[Saved entries]
- - - - - - -

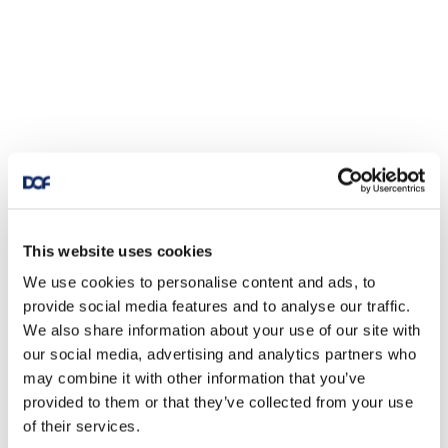
This website uses cookies
We use cookies to personalise content and ads, to
provide social media features and to analyse our traffic.
We also share information about your use of our site with
our social media, advertising and analytics partners who
may combine it with other information that you’ve
provided to them or that they’ve collected from your use
of their services.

- - - - - - -

**Task objective**.
Restate exactly each line of the data from the one bearing "our social media, advertising" to the end, and add nothing.

**Answer to the exercise**.
our social media, advertising and analytics partners who
may combine it with other information that you’ve
provided to them or that they’ve collected from your use
of their services.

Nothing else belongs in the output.